Trabalhador resgatado da condição de escravidão

O ajudante se viu diante de um misto de alívio e surpresa. Não fazia ideia de que estava sendo explorado, mas sentiu alegria ao saber que aquele sofrimento tinha chegado ao fim. Do período de servidão ficaram apenas as dores na coluna e a lembrança dos momentos que perdeu junto à família. 

“Era péssimo. Tenho dois filhos e uma esposa que reclamavam demais. Uma vez, cheguei a sair do trabalho depois da meia-noite. Em alguns dias, cumpria uma rota que tinha até 60 pontos de entrega. Graças a Deus consegui uma boa indenização”, relata.

Vítimas 

Um ex-auditor fiscal que participou da ação que flagrou os trabalhadores em jornada exaustiva na distribuidora de bebidas em Belo Horizonte, afirma que mais de 200 pessoas foram vítimas da exploração. Segundo ele, todas as provas foram colhidas e documentadas por meio do sistema de controle de jornada da própria empresa.

“O trabalho escravo contemporâneo é constituído por mecanismos que violam a dignidade e a liberdade do trabalhador e o mantém submisso a uma situação extrema de exploração”
Carlos Haddad
Coordenador da Clínica de Trabalho Escravo da UFMG

“Isso ainda impactava o dia seguinte, porque não se garantia o descanso mínimo de onze horas ao trabalhador. Era um conjunto de ataques aos direitos trabalhistas, o que possibilitou a caracterização do crime”, avalia. Segundo ele, o problema se repete em muitos locais na Grande BH, principalmente em distribuidoras de grandes marcas de bebidas e empresas de transporte de valores. 

À frente da Clínica de Trabalho Escravo e Tráfico de Pessoas da Faculdade de Direito da UFMG – órgão criado para oferecer amparo jurídico às vítimas – a professora Lívia Miraglia explica que os flagrantes que aconteciam normalmente nas zonas rurais, estão agora se tornando comuns nos grandes centros urbanos.

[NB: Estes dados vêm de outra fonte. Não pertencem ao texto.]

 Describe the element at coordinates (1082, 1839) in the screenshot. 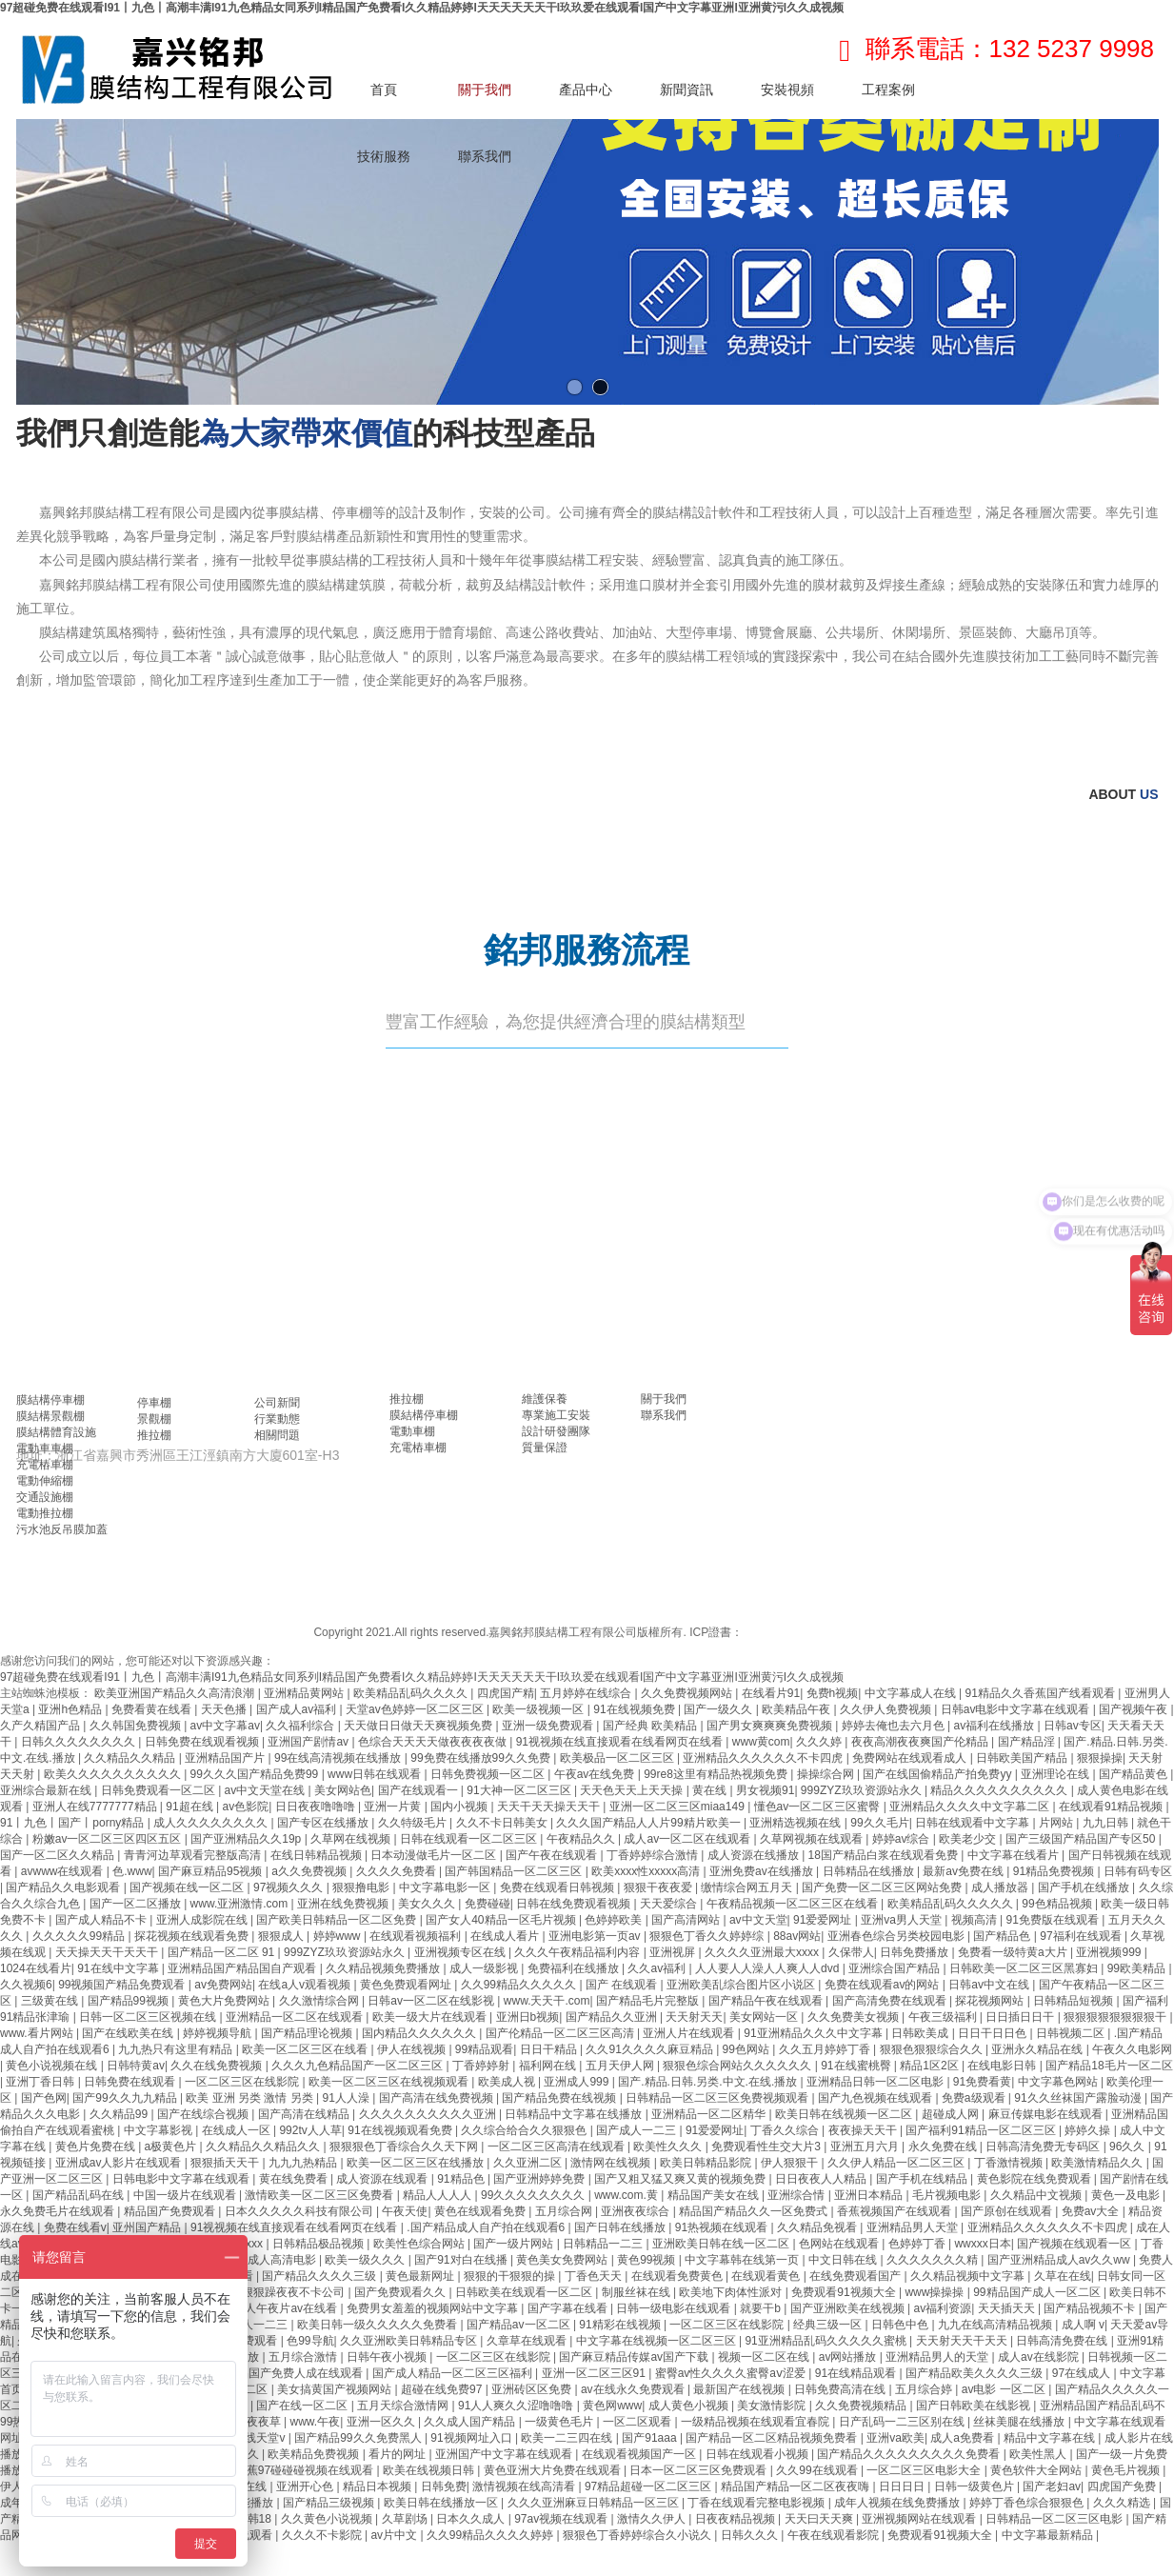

“Os dados mostram que, nos últimos anos, houve uma inversão. A maior parte desses trabalhadores está na área urbana, principalmente no âmbito da construção civil e setor têxtil. Infelizmente, são pessoas muito humildes que, geralmente, passaram a vida inteira conhecendo somente aquela situação e acham isso normal”, explica.

* Nome fictício

Ausência de vínculo empregatício favorece abuso

As relações sem vínculo empregatício aumentam as chances de exploração do trabalhador. Na última segunda-feira, uma idosa de 68 anos foi resgatada na cidade de Rubim, no Vale do Jequitinhonha. Ela era empregada doméstica há oito anos e não recebia salário. 

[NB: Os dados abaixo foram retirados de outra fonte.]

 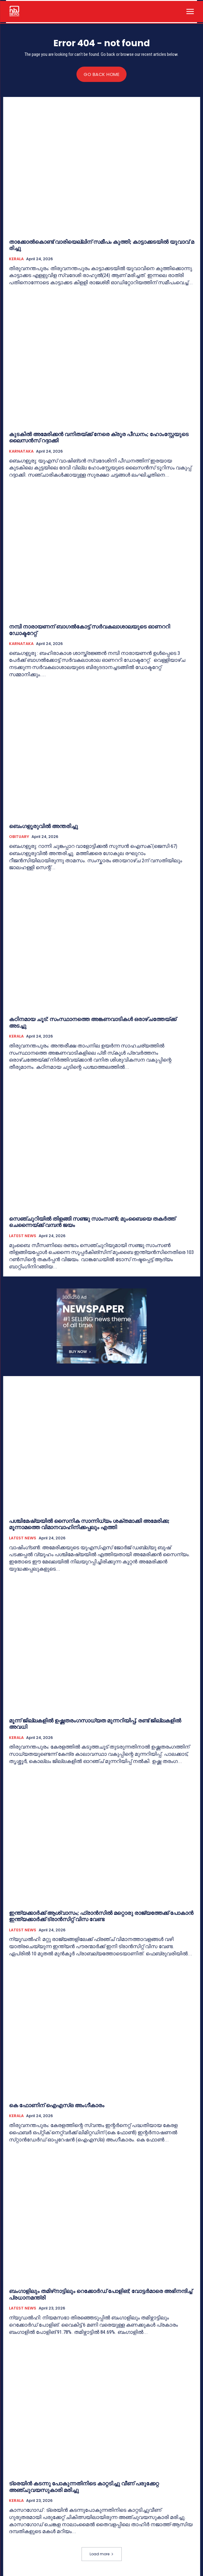 What do you see at coordinates (101, 245) in the screenshot?
I see `താ​ക്കോ​ൽ​കൊ​ണ്ട് വാ​രി​യെ​ല്ലി​ന് സ​മീ​പം കു​ത്തി; കാ​ട്ടാ​ക്ക​ട​യി​ൽ യു​വാ​വ് മ​രി​ച്ചു` at bounding box center [101, 245].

Como se não bastasse, a empregadora ainda usava o dinheiro da pensão que a idosa recebia pela morte do marido. A mulher chegou a fazer três empréstimos consignados, num montante de R$ 9 mil, em nome da trabalhadora.

A operação que foi realizada pelo Grupo Especial de Fiscalização Móvel da Procuradoria-Geral do Trabalho do MPT constatou que a doméstica cuidava de uma casa de três quartos, onde moravam a empregadora, dois filhos e uma neta. Além disso, a patroa teria alegado fazer um bem para a trabalhadora que não teria onde morar depois que o marido morreu. 

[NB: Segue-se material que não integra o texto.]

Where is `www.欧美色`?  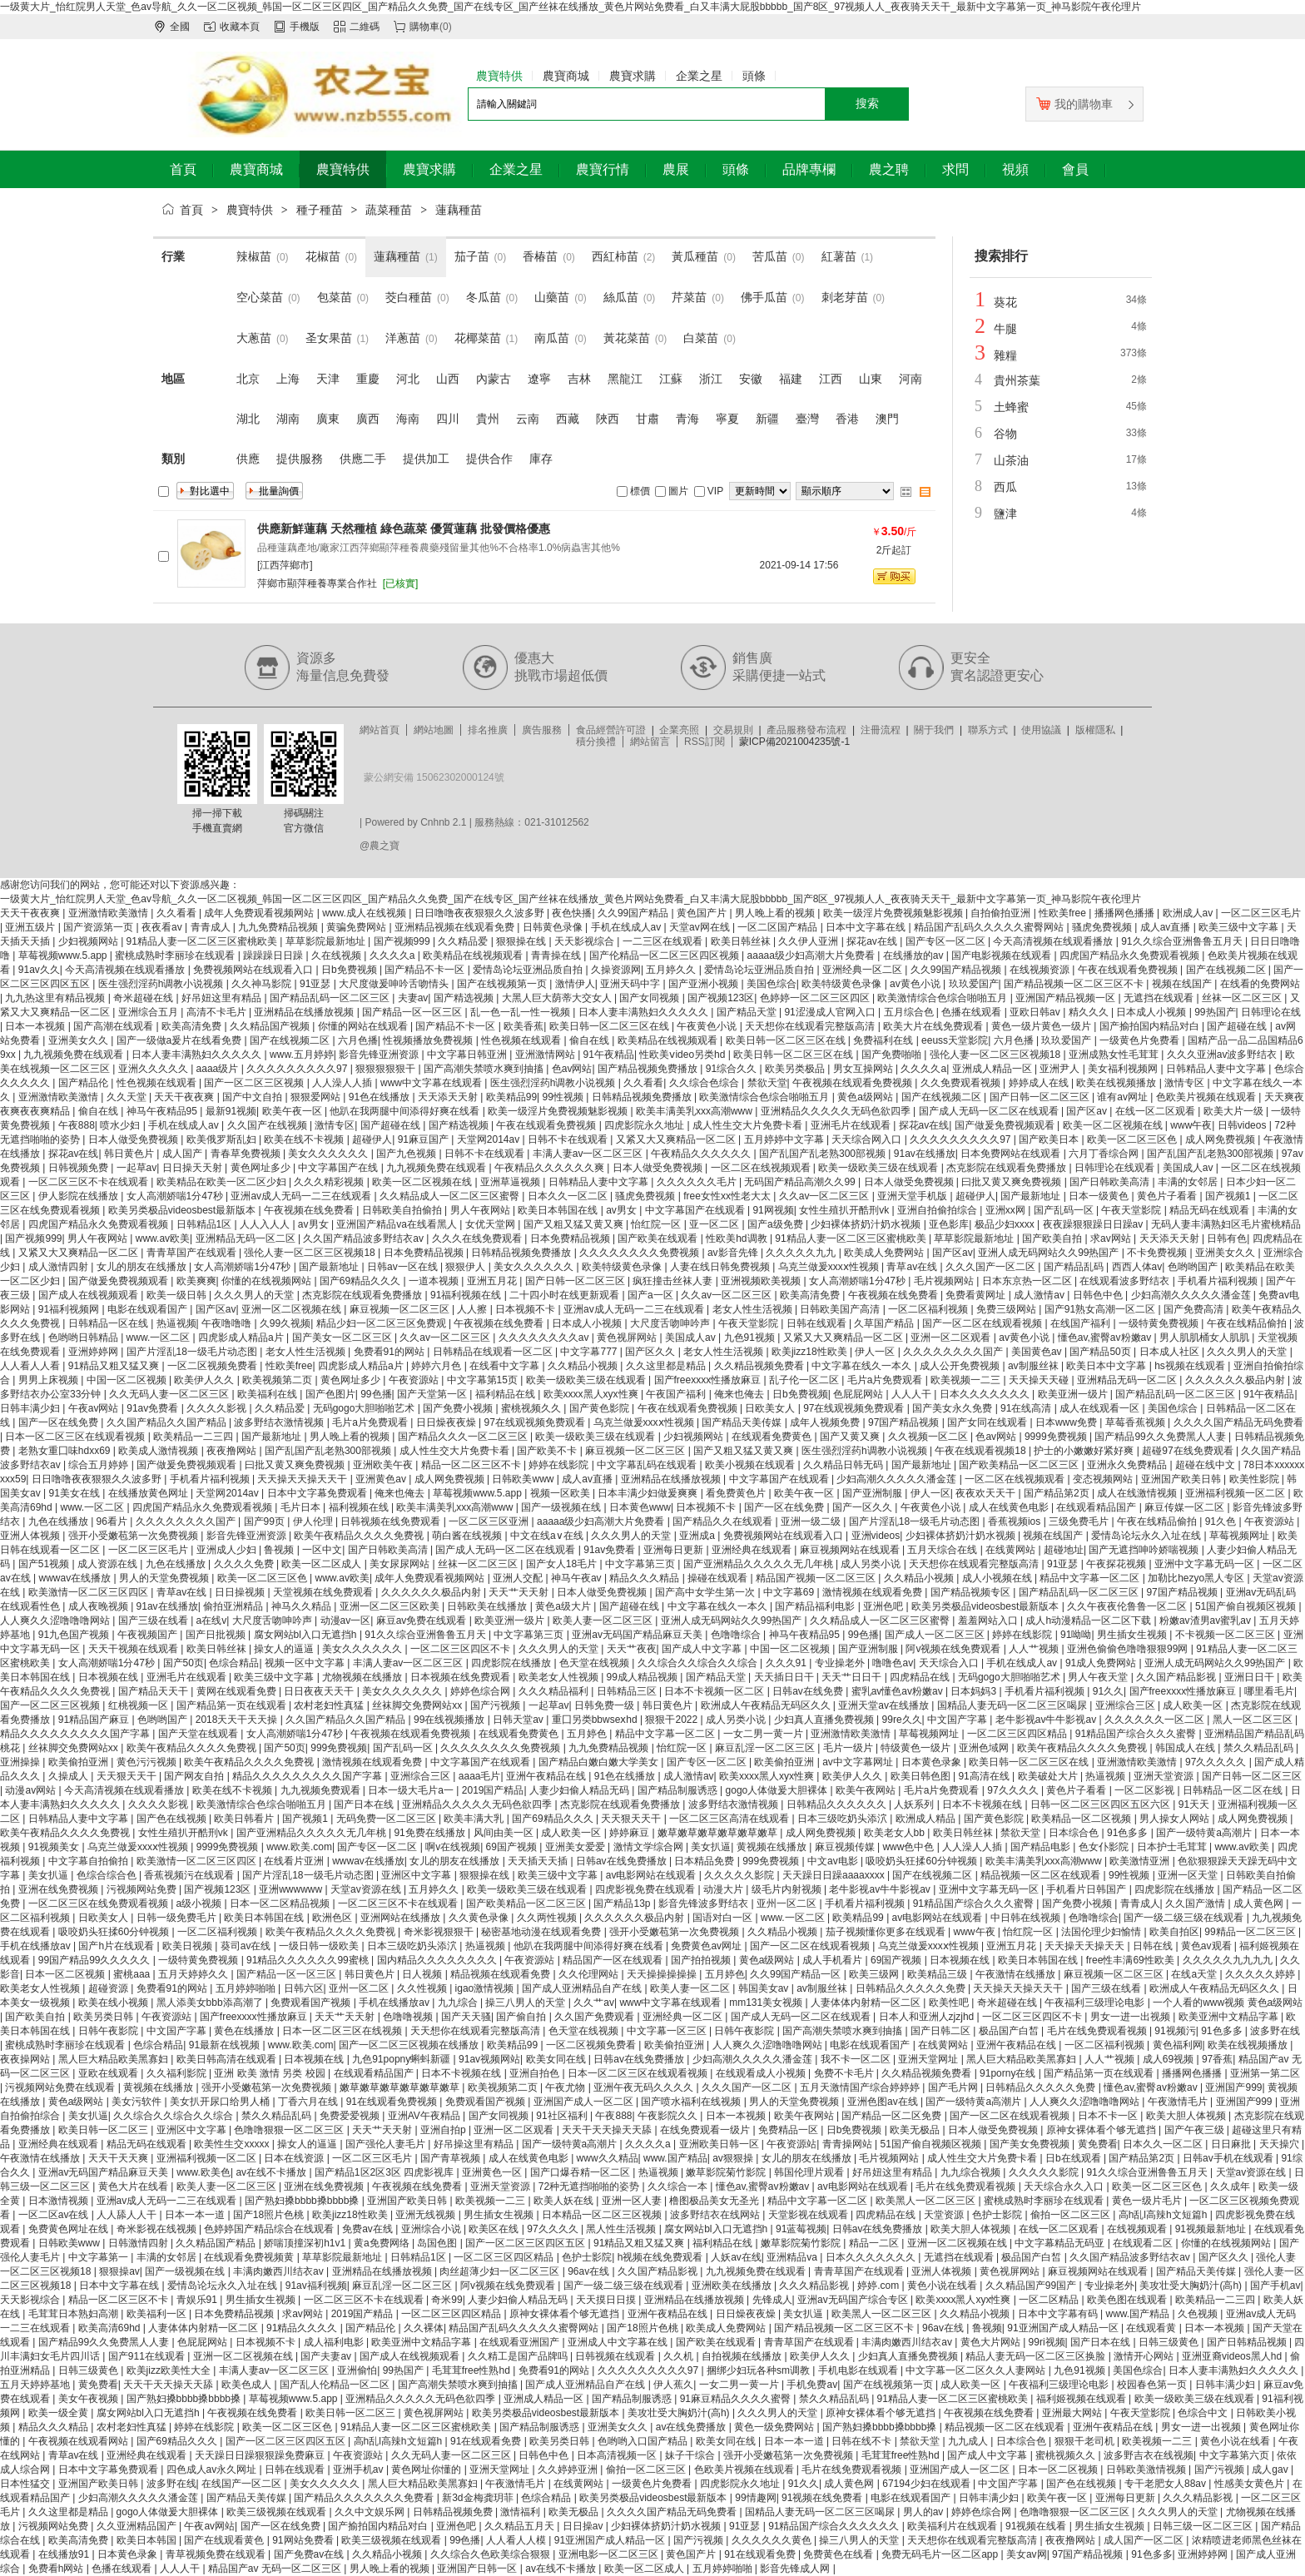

De acordo com o auditor fiscal do Ministério do Trabalho, Geraldo Fontana, coordenador do Grupo Móvel, a empregadora terá que arcar com o pagamento das verbas trabalhistas de cerca de R$ 72 mil, referentes aos últimos cinco anos. Ainda não foi possível chegar ao valor que a empregadora reteve da pensão da doméstica.

Cenário

O procurador da Coordenadoria Nacional de Erradicação do Trabalho Escravo (Conaete), Maurício Ferreira Brito, explica que os casos registrados em Minas refletem uma realidade nacional. 

“Hoje, esse tipo de trabalho se caracteriza pela total dependência e pela privação do convívio com a família e necessidade básicas de higiene e segurança. Os casos mais comuns são de pessoas que recebem abaixo do salário-mínimo, ou que devem ao patrão e não tem vínculo trabalhista”.

Reforma trabalhista

Para ele, a reforma trabalhista aprovada na terça-feira no Senado só aumenta a possibilidade do surgimento de novos flagrantes. “As próprias condições de livre pactuação e a possibilidade de ficar muito tempo na jornada são características que contribuem para a caracterização do trabalho escravo”.